How many lines of the listing contain the string "Predyflex"? Only the number is wanted.

BEGIN Materials provided

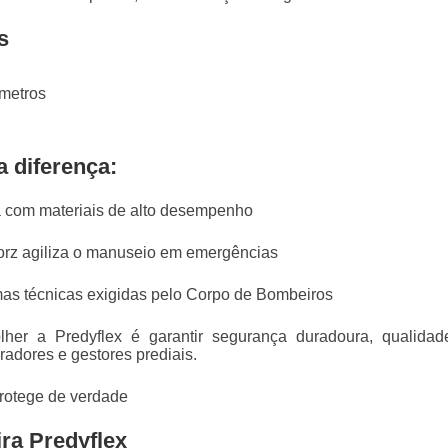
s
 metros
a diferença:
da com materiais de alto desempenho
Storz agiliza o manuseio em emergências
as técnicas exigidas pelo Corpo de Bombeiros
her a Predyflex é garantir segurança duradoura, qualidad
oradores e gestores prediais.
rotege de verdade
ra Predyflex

END Materials provided
BEGIN Materials provided

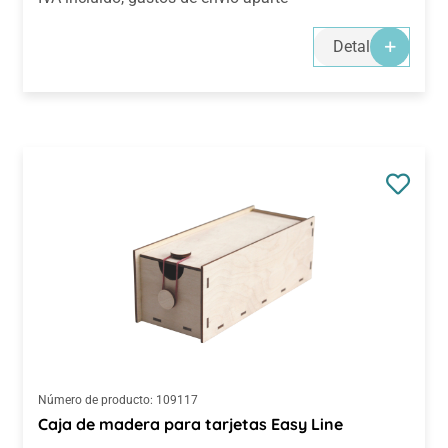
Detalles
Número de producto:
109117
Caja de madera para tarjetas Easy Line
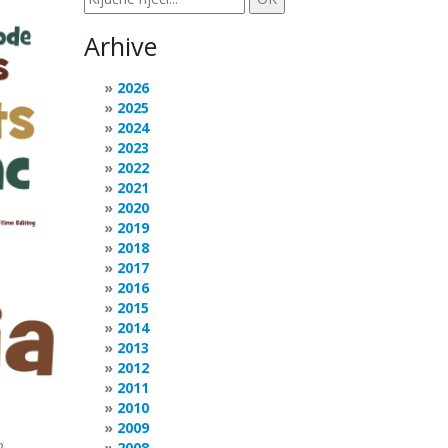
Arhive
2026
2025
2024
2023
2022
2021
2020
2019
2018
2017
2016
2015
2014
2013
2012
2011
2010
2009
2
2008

END Materials provided

#### Task solution:
2